If you would prefer to share your opinions directly with me, please message me. The aim of this message is to try to learn something out of it. I did some research on my own on exempt market products (and dealers) and of course all info you find on EMD websites are written, well... by EMDs so of course it shows their side of the story. I initially went to Canadian Capitalist website but there was nothing whatsoever on exempt market, but I found this post which was apparently kept for education purposes (my goal). Hence me hoping to see the other side of the story, i.e. individuals who may have had (good and bad) experiences in these types of investments, and what was the good and more importantly the bad.

I don't want to make any assumptions but it seems you think I am an EMD rep?


----------



## Spudd (Oct 11, 2011)

I'm not sure what you need beyond "high risk" and "illiquid" to scare you off. That would do it for me.


----------



## axelis (Jan 13, 2015)

so basically it's a case of "at first sight it looks too risky so let's not dig deeper?"...I don't necessarely agree. First time I was explained about options, it seems risky and scary and complex (and still kinda is to me) but I still tried to better understand the mechanics behind it. Now I'm doing the same with EM products, so i'm really looking for someone who can relate with a negative experience, i.e. "I invested money into product XYZ and here is what happened (i.e. returns were not as promised, or I was not able to get my principal back, or other bad things). I did talk to an EMD and of course their story is attractive, now I want the other side of the coin, the investors' point of view... anyone ?


----------



## Spudd (Oct 11, 2011)

Here's one:
http://www.theglobeandmail.com/repo...league-of-their-own/article16583968/?page=all

Here's another:
http://www.financialwisdomforum.org/forum/viewtopic.php?t=105756


----------



## axelis (Jan 13, 2015)

Thanks for sharing. Read the G&M article about League, I had not heard about it, good insight. I need some time to read the post from the other forum but looking at the first page it looks like Walton ("Invest in the land").

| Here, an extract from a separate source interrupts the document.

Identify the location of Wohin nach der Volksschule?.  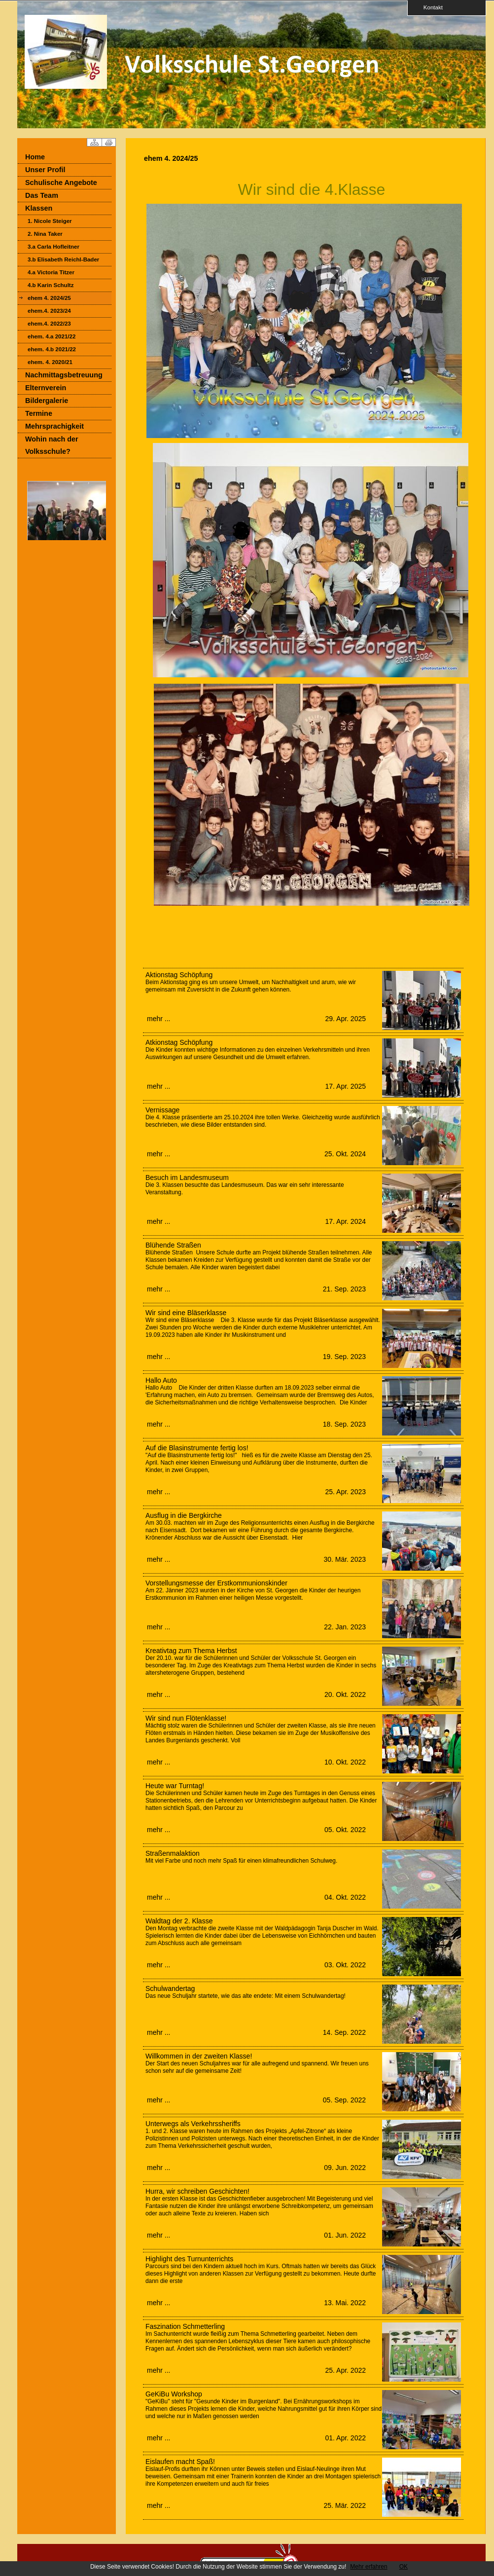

If anyone else is looking for info on the same topic, I'll add the only article I managed to find before on EM (same idea):
http://business.financialpost.com/2...g-goes-investments-but-play-at-your-own-risk/

Keep them coming please !


----------



## axelis (Jan 13, 2015)

Wow I'm only at page 2 of the post you shared and it's a horror story... but on the other hand the guy who invested $80k in something he does not understand at all, not the smartest move ever. I wonder how the story ends 

How about info on RainTree, someone seemed to have (bad) experience with them as well ?


----------



## axelis (Jan 13, 2015)

Ok so now that I did read (most) of the second post, it is a sad story, and the "kombat" guy lost quite a bit in it but hey "if it looks like a duck..." - that one was pretty obvious right from the beginning. Not sure if it really applies to my question about Exempt Market products though, as this one does not seem to be exempt (the first one - League - probably was). Hoping to get more names and stories from other members...


----------